Posted by MJP on 18 March 2013 - 03:11 PM

Just run fxc /?, it will give you a list of all of the parameters that you can pass. All of the flags have direct mappings to command-line parameters.

 

D3D10_SHADER_DEBUG = /Zi
D3D10_SHADER_SKIP_OPTIMIZATION = /Od
D3D10_SHADER_WARNINGS_ARE_ERRORS = /WX




#5043164 DirectX sprite size units?

Posted by MJP on 14 March 2013 - 03:17 PM

ID3DXSprite works in pixel coordinates, with (0, 0) being the top left of the screen. Your issue is probably that your texture is being scaled up to the next power-of-2 dimension (256x512 in your case). This is the default behavior of D3DXCreateTextureFromFile, and it's done in order to accommodate older harder that has no or limited support for non-power-of-2 dimensions. If you don't care about that, you can call D3DXCreateTextureFromFileEx with parameters that indicate that you don't want it upscaled.
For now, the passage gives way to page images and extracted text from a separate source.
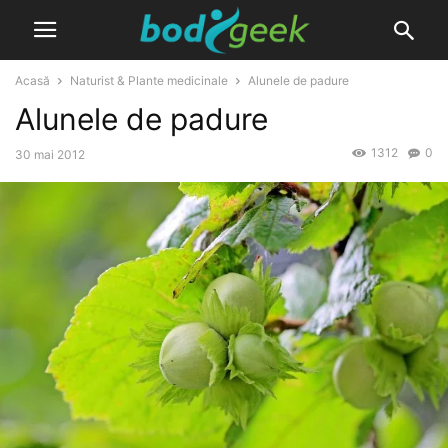
Acasă
Naturist & Plante medicinale
Alunele de padure
Alunele de padure
1312
0
30 mai 2012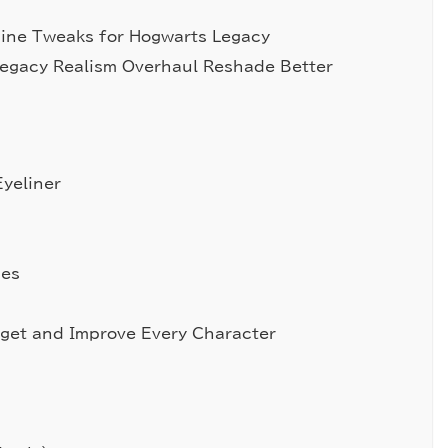
ngine Tweaks for Hogwarts Legacy
Legacy Realism Overhaul Reshade Better
yeliner
nes
get and Improve Every Character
#5042933 Cuda / OpenCL vs Rendered Textures

Posted by MJP on 13 March 2013 - 07:26 PM

If you need interaction with a more traditional graphics pipeline, then I wouldn't use either. Both D3D and OpenGL support compute shaders, and generally they are better to work with if you need to use the results of your computation for rendering. I would say a particle simulation falls into this category, since after you simulate them you will probably want to render them as quads. Also using compute shaders leaves the door open for DrawIndirect, which can be really useful for particles. For a raytracer, you probably won't need to interact with a D3D/GL context so CUDA and CL might make more sense. I'm not really experienced with OpenCL so I can't really give you a good comparison against Cuda. In terms of Cuda vs. compute shaders, Cuda is much closer to writing standard C/C++ code.




#5042606 Create and fill texture array

Posted by MJP on 13 March 2013 - 12:06 AM

You only want to use DYNAMIC usage if the resource will actually be dynamic. In other words, that usage is designed for cases where the CPU will need to update the contents of the resource many times during the lifetime of that resource. If you just want a static read-only texture, then you should use IMMUTABLE usage and initialize the contents of the texture using the pInitialData parameter. For the case of a texture array, you'll want to pass a pointer to an array of N D3D10_SUBRESOURCE_DATA, where N is the number of array slices in your texture. Then for each D3D10_SUBRESOURCE_DATA, you need to set pSysMem to a pointer to the texture data for a single array slice.